▶ **ABOUT THIS EXERCISE**
Each word in the data below should be copied exactly; the images should not.

▶ **Dataset items**
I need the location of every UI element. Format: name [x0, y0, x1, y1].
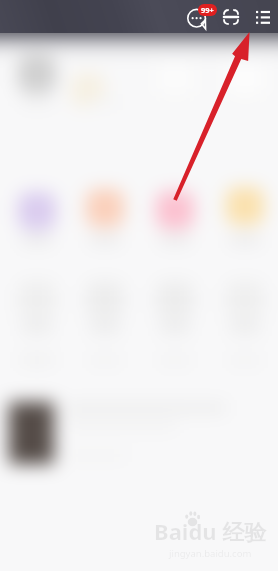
- staticText: jingyan.baidu.com: [169, 547, 252, 560]
- staticText: Baidu 经验: [154, 516, 267, 546]
- staticText: 99+: [201, 5, 214, 15]
- button[interactable]: Scan: [217, 3, 245, 31]
- button[interactable]: Messages: [183, 2, 213, 32]
- button[interactable]: Menu: [249, 3, 277, 31]
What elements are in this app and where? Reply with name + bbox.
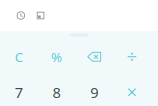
- button[interactable]: Divide: [113, 39, 151, 74]
- button[interactable]: 8: [38, 74, 75, 106]
- staticText: 8: [53, 82, 61, 102]
- button[interactable]: 9: [75, 74, 113, 106]
- button[interactable]: Keypad layout: [31, 0, 50, 31]
- button[interactable]: 7: [0, 74, 38, 106]
- staticText: %: [51, 48, 62, 66]
- staticText: C: [15, 48, 23, 66]
- button[interactable]: Percent: [38, 39, 75, 74]
- button[interactable]: Clear: [0, 39, 38, 74]
- staticText: 9: [90, 82, 98, 102]
- button[interactable]: Delete: [75, 39, 113, 74]
- button[interactable]: History: [11, 0, 31, 31]
- button[interactable]: Multiply: [113, 74, 151, 106]
- staticText: 7: [15, 82, 23, 102]
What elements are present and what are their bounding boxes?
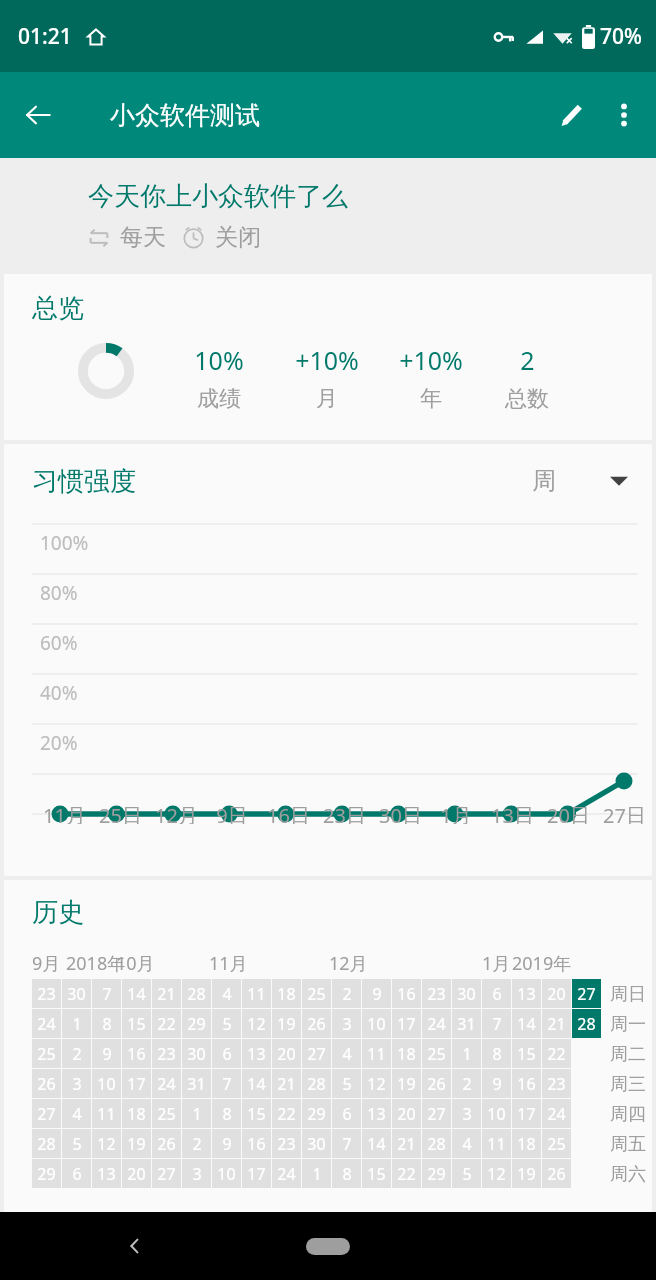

▶ **RESULT FOR THIS EXERCISE**
I need the location of every UI element. Format: name [x0, y0, x1, y1].
- staticText: jingyan.baidu.com: [169, 547, 252, 560]
- staticText: Baidu 经验: [154, 516, 267, 546]
- staticText: 99+: [201, 5, 214, 15]
- button[interactable]: Scan: [217, 3, 245, 31]
- button[interactable]: Messages: [183, 2, 213, 32]
- button[interactable]: Menu: [249, 3, 277, 31]
What elements are in this app and where? Reply with name + bbox.
- button[interactable]: Divide: [113, 39, 151, 74]
- button[interactable]: 8: [38, 74, 75, 106]
- staticText: 8: [53, 82, 61, 102]
- button[interactable]: 9: [75, 74, 113, 106]
- button[interactable]: Keypad layout: [31, 0, 50, 31]
- button[interactable]: 7: [0, 74, 38, 106]
- staticText: %: [51, 48, 62, 66]
- staticText: C: [15, 48, 23, 66]
- button[interactable]: Percent: [38, 39, 75, 74]
- button[interactable]: Clear: [0, 39, 38, 74]
- staticText: 9: [90, 82, 98, 102]
- button[interactable]: Delete: [75, 39, 113, 74]
- button[interactable]: History: [11, 0, 31, 31]
- button[interactable]: Multiply: [113, 74, 151, 106]
- staticText: 7: [15, 82, 23, 102]
What elements are present and what are their bounding boxes?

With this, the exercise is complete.